▸ **TASK ITEM**: Please retype the entries exactly as they stand, leaving out any pictures.

[[ RECORDS SUPPLIED, beginning ]]

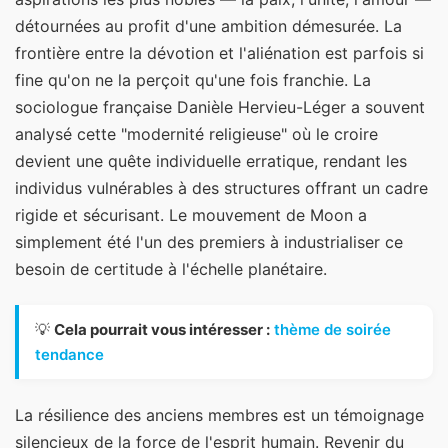
détournées au profit d'une ambition démesurée. La
frontière entre la dévotion et l'aliénation est parfois si
fine qu'on ne la perçoit qu'une fois franchie. La
sociologue française Danièle Hervieu-Léger a souvent
analysé cette "modernité religieuse" où le croire
devient une quête individuelle erratique, rendant les
individus vulnérables à des structures offrant un cadre
rigide et sécurisant. Le mouvement de Moon a
simplement été l'un des premiers à industrialiser ce
besoin de certitude à l'échelle planétaire.
💡
Cela pourrait vous intéresser :
thème de soirée
tendance
La résilience des anciens membres est un témoignage
silencieux de la force de l'esprit humain. Revenir du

[[ RECORDS SUPPLIED, end ]]

▸ **RESULT OF THIS TASK**:
détournées au profit d'une ambition démesurée. La
frontière entre la dévotion et l'aliénation est parfois si
fine qu'on ne la perçoit qu'une fois franchie. La
sociologue française Danièle Hervieu-Léger a souvent
analysé cette "modernité religieuse" où le croire
devient une quête individuelle erratique, rendant les
individus vulnérables à des structures offrant un cadre
rigide et sécurisant. Le mouvement de Moon a
simplement été l'un des premiers à industrialiser ce
besoin de certitude à l'échelle planétaire.
💡
Cela pourrait vous intéresser :
thème de soirée
tendance
La résilience des anciens membres est un témoignage
silencieux de la force de l'esprit humain. Revenir du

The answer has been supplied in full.